Dataset entries:
++++++++

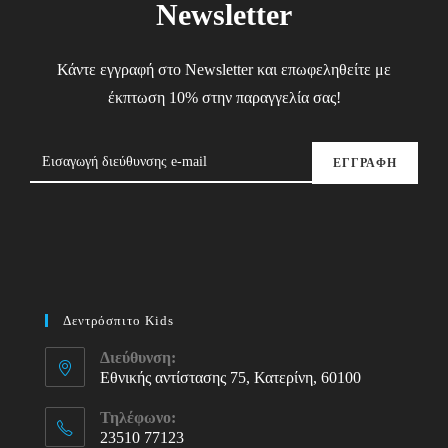
Newsletter
Κάντε εγγραφή στο Newsletter και επωφεληθείτε με
έκπτωση 10% στην παραγγελία σας!
ΕΓΓΡΑΦΗ
Δεντρόσπιτο Kids
Διεύθυνση:
Εθνικής αντίστασης 75, Κατερίνη, 60100
Τηλέφωνο:
23510 77123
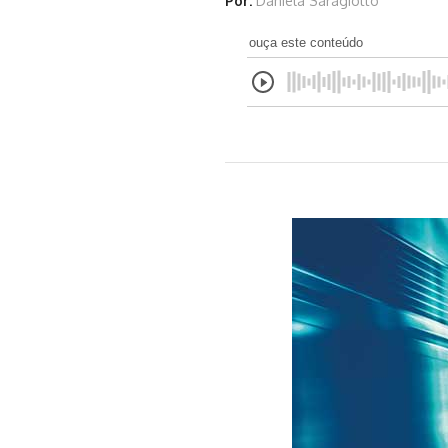
Por:
Daniela Saragiotto
ouça este conteúdo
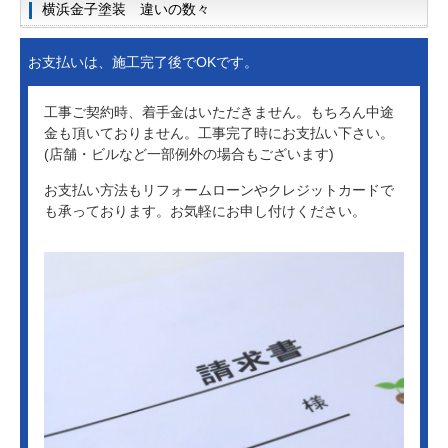
横浜金子塗装 違いの数々
お支払いは、施工完了後でOKです。
工事ご契約時、着手金はいただきません。もちろん中途
金も頂いておりません。工事完了時にお支払い下さい。
(店舗・ビルなど一部例外の場合もございます)
お支払い方法もリフォームローンやクレジットカードで
も承っております。お気軽にお申し付けください。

++++++++

Task requirements:
If a line in the entries above includes "Newsletter", count it; report the total alone.

Answer box:
2